3 regras práticas para escolher cores de gráficos
Essas regras não exigem nenhum conhecimento de design. São critérios objetivos que você pode aplicar agora:
- Separe os matizes em pelo menos 30° no círculo cromático. Azul (240°) e verde (120°) estão bem separados. Azul escuro e azul claro estão a apenas 20° de distância e parecem a mesma cor para a maioria das pessoas. Por outro lado, vermelho (0°), amarelo (60°) e ciano (180°) são facilmente distinguíveis. Em caso de dúvida, use cores de lados opostos do círculo cromático.
- Teste em escala de cinza. Converta seu gráfico para preto e branco usando qualquer ferramenta online ou as ferramentas do desenvolvedor do navegador. Se ainda conseguir distinguir cada série apenas pela tonalidade, o contraste é suficiente. Se duas séries parecerem quase idênticas em escala de cinza, elas também falharão para pessoas com daltonismo—não apenas em preto e branco. Este é o teste mais confiável de acessibilidade.
- Adicione rótulos diretos sempre que possível. Não force os leitores a consultarem a legenda. Coloque o nome da série ou o valor diretamente na barra, linha ou fatia. Cor mais texto elimina a ambiguidade completamente e funciona para todos, independente do tipo de visão ou do ambiente de apresentação.
Como Mudar as Cores no Nice Graphs
Depois de gerar um gráfico no Nice Graphs, pequenos círculos coloridos aparecem logo abaixo do gráfico, um para cada série de dados. Clique em qualquer um deles para abrir um seletor de cor e mude aquela série na hora. A mudança é aplicada instantaneamente sem necessidade de regenerar o gráfico.
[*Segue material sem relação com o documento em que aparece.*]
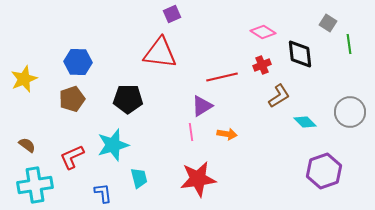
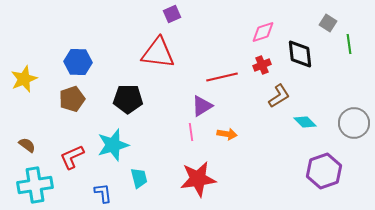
pink diamond: rotated 50 degrees counterclockwise
red triangle: moved 2 px left
gray circle: moved 4 px right, 11 px down
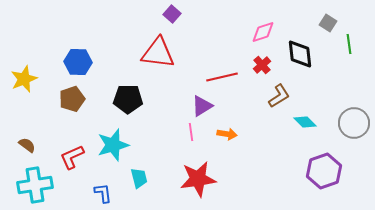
purple square: rotated 24 degrees counterclockwise
red cross: rotated 18 degrees counterclockwise
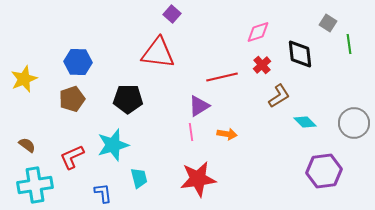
pink diamond: moved 5 px left
purple triangle: moved 3 px left
purple hexagon: rotated 12 degrees clockwise
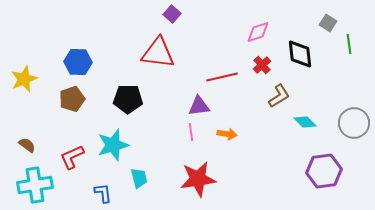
purple triangle: rotated 25 degrees clockwise
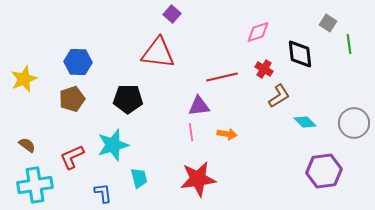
red cross: moved 2 px right, 4 px down; rotated 18 degrees counterclockwise
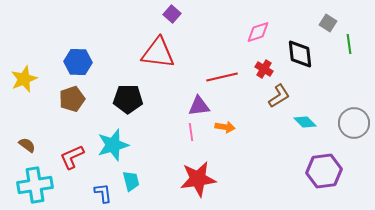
orange arrow: moved 2 px left, 7 px up
cyan trapezoid: moved 8 px left, 3 px down
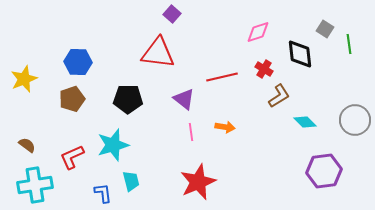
gray square: moved 3 px left, 6 px down
purple triangle: moved 15 px left, 7 px up; rotated 45 degrees clockwise
gray circle: moved 1 px right, 3 px up
red star: moved 3 px down; rotated 15 degrees counterclockwise
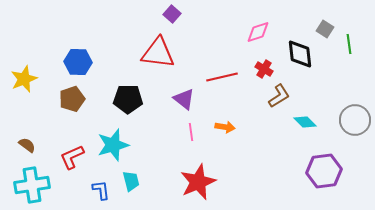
cyan cross: moved 3 px left
blue L-shape: moved 2 px left, 3 px up
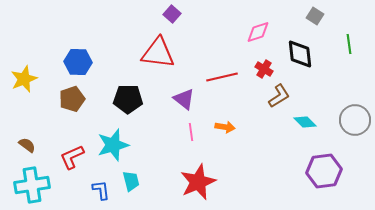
gray square: moved 10 px left, 13 px up
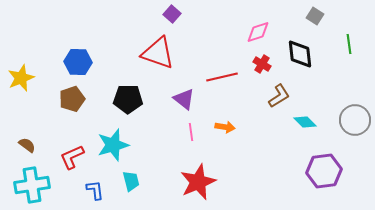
red triangle: rotated 12 degrees clockwise
red cross: moved 2 px left, 5 px up
yellow star: moved 3 px left, 1 px up
blue L-shape: moved 6 px left
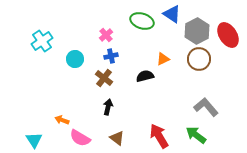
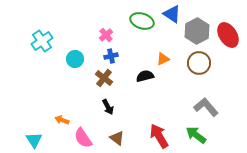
brown circle: moved 4 px down
black arrow: rotated 140 degrees clockwise
pink semicircle: moved 3 px right; rotated 25 degrees clockwise
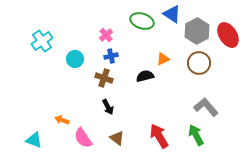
brown cross: rotated 18 degrees counterclockwise
green arrow: rotated 25 degrees clockwise
cyan triangle: rotated 36 degrees counterclockwise
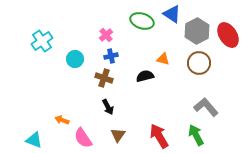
orange triangle: rotated 40 degrees clockwise
brown triangle: moved 1 px right, 3 px up; rotated 28 degrees clockwise
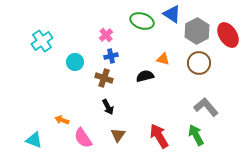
cyan circle: moved 3 px down
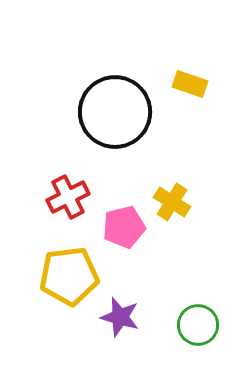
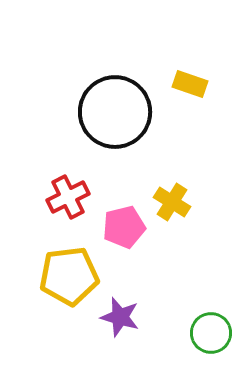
green circle: moved 13 px right, 8 px down
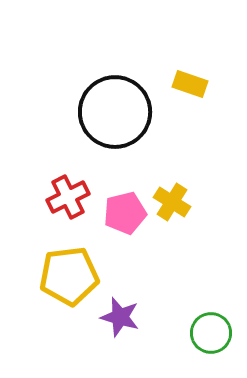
pink pentagon: moved 1 px right, 14 px up
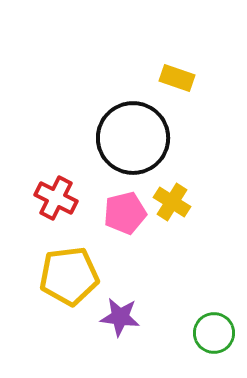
yellow rectangle: moved 13 px left, 6 px up
black circle: moved 18 px right, 26 px down
red cross: moved 12 px left, 1 px down; rotated 36 degrees counterclockwise
purple star: rotated 9 degrees counterclockwise
green circle: moved 3 px right
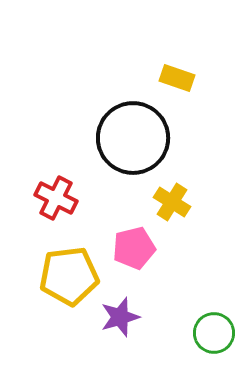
pink pentagon: moved 9 px right, 35 px down
purple star: rotated 24 degrees counterclockwise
Você pode ajustar as cores quantas vezes quiser até encontrar uma combinação que funcione. Depois de personalizar, use os botões de exportação para baixar o gráfico no formato que preferir.
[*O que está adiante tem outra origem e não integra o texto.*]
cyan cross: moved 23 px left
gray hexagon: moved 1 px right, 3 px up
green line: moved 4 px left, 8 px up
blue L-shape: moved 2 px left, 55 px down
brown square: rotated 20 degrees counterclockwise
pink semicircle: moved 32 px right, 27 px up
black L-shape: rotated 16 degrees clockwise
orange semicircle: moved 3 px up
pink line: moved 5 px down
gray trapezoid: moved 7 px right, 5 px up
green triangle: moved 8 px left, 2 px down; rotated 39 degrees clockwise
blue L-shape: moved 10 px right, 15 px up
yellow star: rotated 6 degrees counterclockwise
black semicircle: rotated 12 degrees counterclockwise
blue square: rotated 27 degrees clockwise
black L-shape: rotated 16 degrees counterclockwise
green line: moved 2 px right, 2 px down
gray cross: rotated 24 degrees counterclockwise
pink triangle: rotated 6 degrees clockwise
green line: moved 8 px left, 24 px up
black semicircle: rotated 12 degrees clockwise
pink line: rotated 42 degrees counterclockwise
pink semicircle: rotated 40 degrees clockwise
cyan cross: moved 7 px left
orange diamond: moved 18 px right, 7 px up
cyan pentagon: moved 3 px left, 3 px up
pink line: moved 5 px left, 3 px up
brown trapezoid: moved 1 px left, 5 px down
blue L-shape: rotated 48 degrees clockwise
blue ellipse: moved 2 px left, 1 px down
Entendendo Daltonismo e Design para Acessibilidade
Aproximadamente 8% dos homens e 0,5% das mulheres têm algum tipo de deficiência na visão de cores. A mais comum é o daltonismo vermelho-verde, onde vermelhos e verdes parecem semelhantes ou indistinguíveis. A segunda mais comum é o daltonismo azul-amarelo. Se você usar vermelho e verde como seus únicos diferenciadores, tornou o gráfico ilegível para uma parcela significativa do seu público.
A solução não é evitar vermelho e verde completamente, mas emparelhá-los com outras pistas visuais. Adicione padrões, texturas ou rótulos diretos. Use ferramentas que simulam daltonismo para visualizar seus gráficos. O que importa mais é que nenhuma série dependa unicamente da cor para ser diferente—elas devem diferir em brilho, posição ou rotulagem também.
Exemplo Real: O Que Dá Errado e Como Corrigir
Imagine um gráfico comparando três regiões: Norte, Sul e Centro. Se você colori-las com azul marinho, azul aço e azul claro, a maioria dos espectadores terá dificuldade. Mesmo em uma sala bem iluminada, os olhos pulam entre as barras e a legenda repetidamente, tentando confirmar qual é qual. Mude essas cores para vermelho, azul e ouro, e de repente o gráfico é legível à primeira vista. O cérebro não precisa trabalhar para categorizar os dados.
Não se trata de fazer cores bonitas. Trata-se de reduzir a carga cognitiva. Cada segundo que um leitor gasta consultando a legenda é um segundo em que não está absorvendo sua mensagem. Seu trabalho como criador de gráficos é tornar a mensagem instantânea.